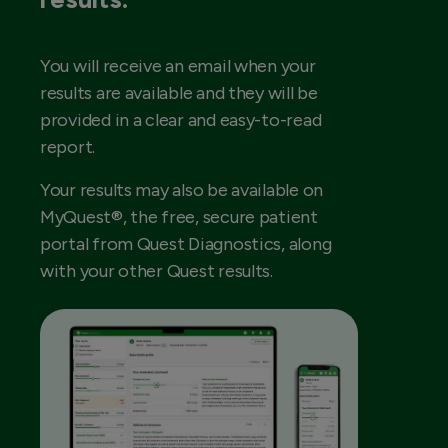
You will receive an email when your
results are available and they will be
provided in a clear and easy-to-read
report.
Your results may also be available on
MyQuest®, the free, secure patient
portal from Quest Diagnostics, along
with your other Quest results.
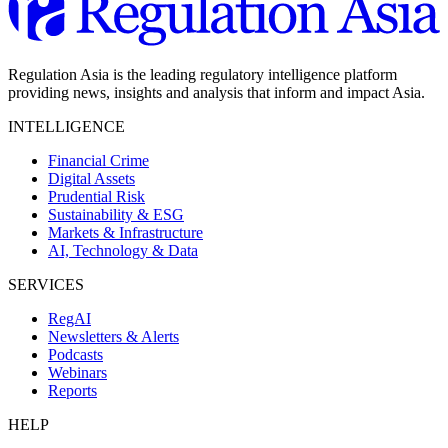
Regulation Asia is the leading regulatory intelligence platform
providing news, insights and analysis that inform and impact Asia.
INTELLIGENCE
Financial Crime
Digital Assets
Prudential Risk
Sustainability & ESG
Markets & Infrastructure
AI, Technology & Data
SERVICES
RegAI
Newsletters & Alerts
Podcasts
Webinars
Reports
HELP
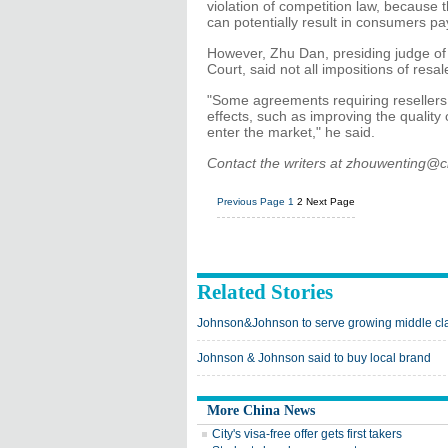
violation of competition law, because t
can potentially result in consumers pa
However, Zhu Dan, presiding judge of 
Court, said not all impositions of res
"Some agreements requiring resellers n
effects, such as improving the quality
enter the market," he said.
Contact the writers at zhouwenting@
Previous Page
1
2
Next Page
Related Stories
Johnson&Johnson to serve growing middle cl
Johnson & Johnson said to buy local brand
More China News
City's visa-free offer gets first takers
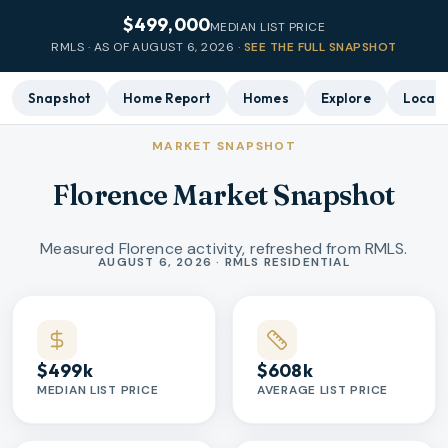
$499,000
MEDIAN LIST PRICE
RMLS · AS OF
AUGUST 6, 2026
·
SEE THE FULL SNAPSHOT
Snapshot
Home Report
Homes
Explore
Local 
MARKET SNAPSHOT
Florence Market Snapshot
Measured Florence activity, refreshed from RMLS.
Market statistics
AUGUST 6, 2026 · RMLS RESIDENTIAL
$499k
$608k
MEDIAN LIST PRICE
AVERAGE LIST PRICE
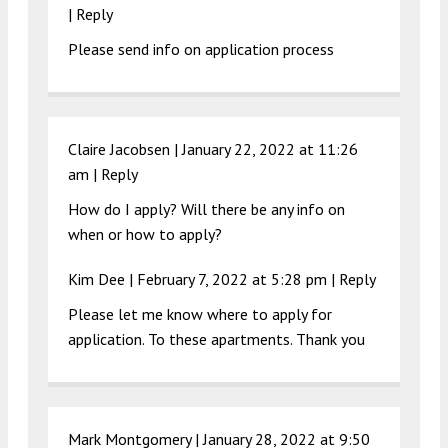
|
Reply
Please send info on application process
Claire Jacobsen |
January 22, 2022 at 11:26
am
|
Reply
How do I apply? Will there be any info on
when or how to apply?
Kim Dee |
February 7, 2022 at 5:28 pm
|
Reply
Please let me know where to apply for
application. To these apartments. Thank you
Mark Montgomery |
January 28, 2022 at 9:50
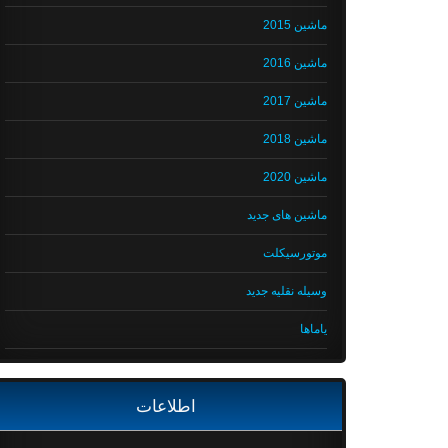
ماشین 2015
ماشین 2016
ماشین 2017
ماشین 2018
ماشین 2020
ماشین های جدید
موتورسیکلت
وسیله نقلیه جدید
یاماها
اطلاعات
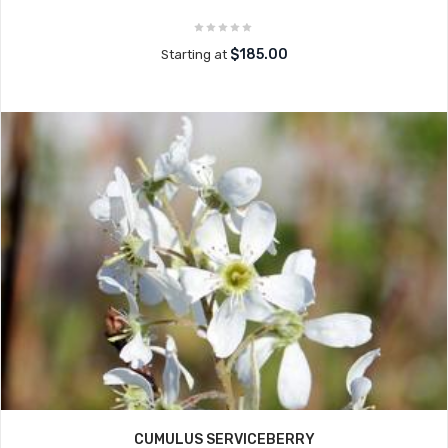
$185.00
Starting at
CUMULUS SERVICEBERRY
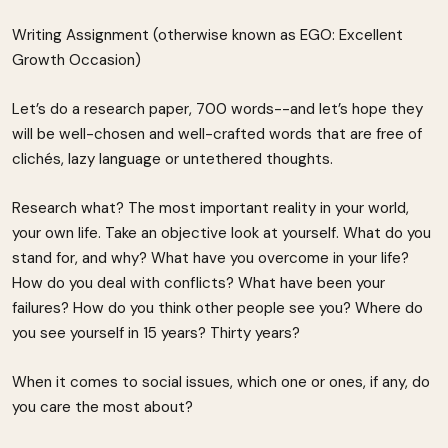
Writing Assignment (otherwise known as EGO: Excellent
Growth Occasion)
Let’s do a research paper, 700 words--and let’s hope they
will be well-chosen and well-crafted words that are free of
clichés, lazy language or untethered thoughts.
Research what? The most important reality in your world,
your own life. Take an objective look at yourself. What do you
stand for, and why? What have you overcome in your life?
How do you deal with conflicts? What have been your
failures? How do you think other people see you? Where do
you see yourself in 15 years? Thirty years?
When it comes to social issues, which one or ones, if any, do
you care the most about?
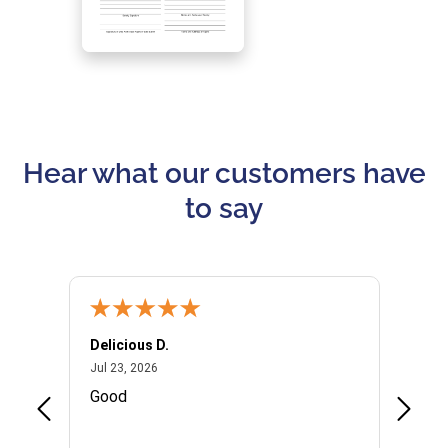
Hear what our customers have
to say
Delicious D.
Patrici
July 23, 2026
Jul 23, 2026
Jul 10,
P
Good
I woul
Kristi
provid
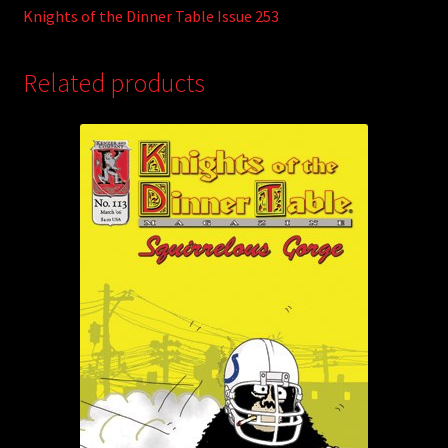
Knights of the Dinner Table Issue 253
Related products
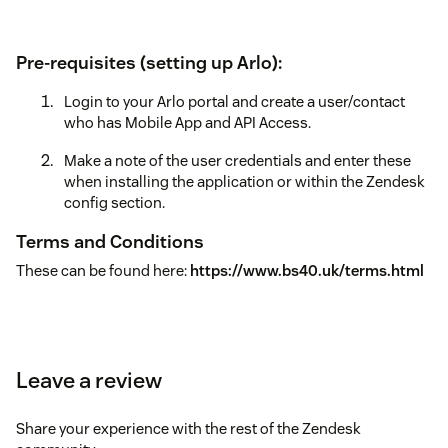
Pre-requisites (setting up Arlo):
Login to your Arlo portal and create a user/contact
who has Mobile App and API Access.
Make a note of the user credentials and enter these
when installing the application or within the Zendesk
config section.
Terms and Conditions
These can be found here:
https://www.bs40.uk/terms.html
Leave a review
Share your experience with the rest of the Zendesk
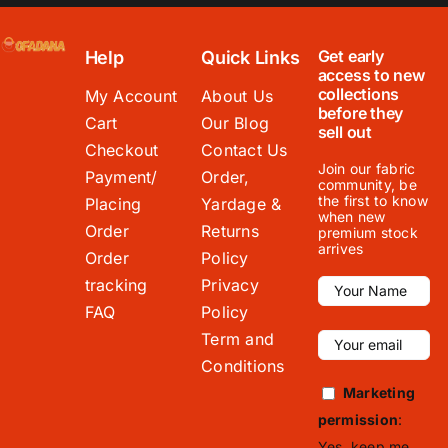
Get early
Help
Quick Links
access to new
collections
My Account
About Us
before they
Cart
Our Blog
sell out
Checkout
Contact Us
Join our fabric
Payment/
Order,
community, be
the first to know
Placing
Yardage &
when new
Order
Returns
premium stock
arrives
Order
Policy
tracking
Privacy
FAQ
Policy
Term and
Conditions
Marketing
permission
:
Yes, keep me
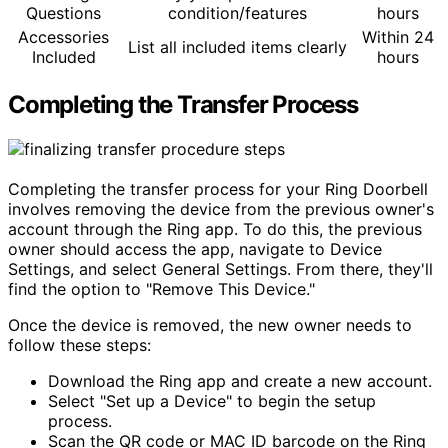
Questions
condition/features
hours
Accessories
Within 24
List all included items clearly
Included
hours
Completing the Transfer Process
Completing the transfer process for your Ring Doorbell
involves removing the device from the previous owner's
account through the Ring app. To do this, the previous
owner should access the app, navigate to Device
Settings, and select General Settings. From there, they'll
find the option to "Remove This Device."
Once the device is removed, the new owner needs to
follow these steps:
Download the Ring app and create a new account.
Select "Set up a Device" to begin the setup
process.
Scan the QR code or MAC ID barcode on the Ring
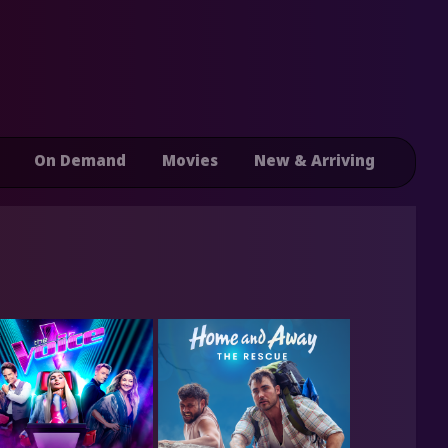
On Demand
Movies
New & Arriving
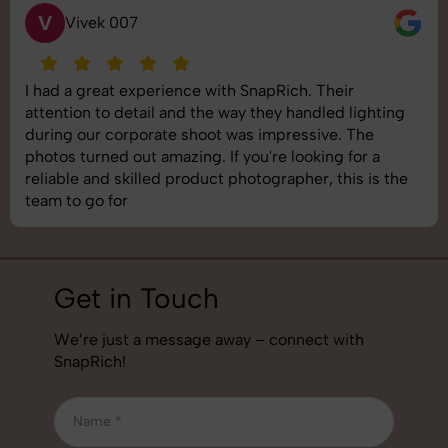
S
Saurabh Pal
SnapRich delivered exactly what we needed. The
shoot was organized well, and the quality of the
images was top-notch. They’re very professional and
understand brand requirements perfectly. One of the
best photography services we’ve used so far. Great
job!
Get in Touch
We’re just a message away – connect with
SnapRich!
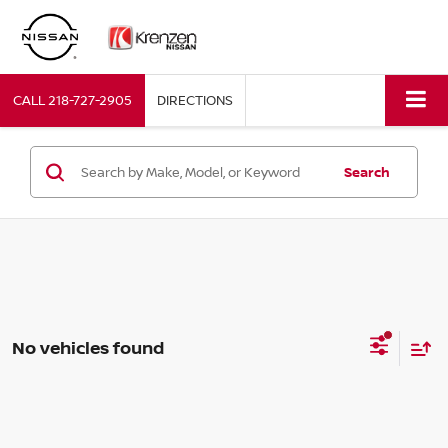
CALL
218-727-2905
DIRECTIONS
Search
No vehicles found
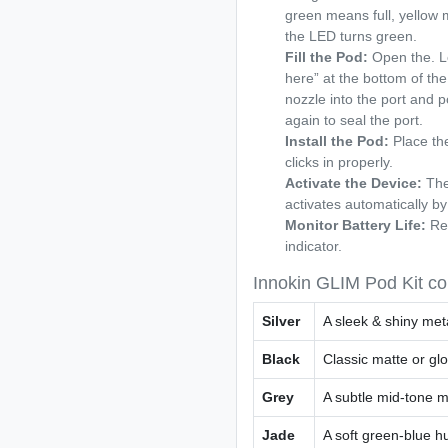
green means full, yellow
the LED turns green.
Fill the Pod:
Open the. Lo
here” at the bottom of the 
nozzle into the port and pou
again to seal the port.
Install the Pod:
Place the
clicks in properly.
Activate the Device:
The
activates automatically by
Monitor Battery Life:
Rec
indicator.
Innokin GLIM Pod Kit co
Silver
A sleek & shiny meta
Black
Classic matte or glo
Grey
A subtle mid-tone me
Jade
A soft green-blue h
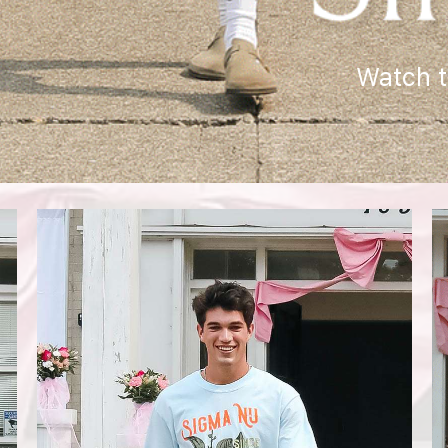
Watch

· · · ·

WHAT TO PRODUCE
Each line of the data above that contains "Florence" counts once; report the total alone.

OUTPUT
2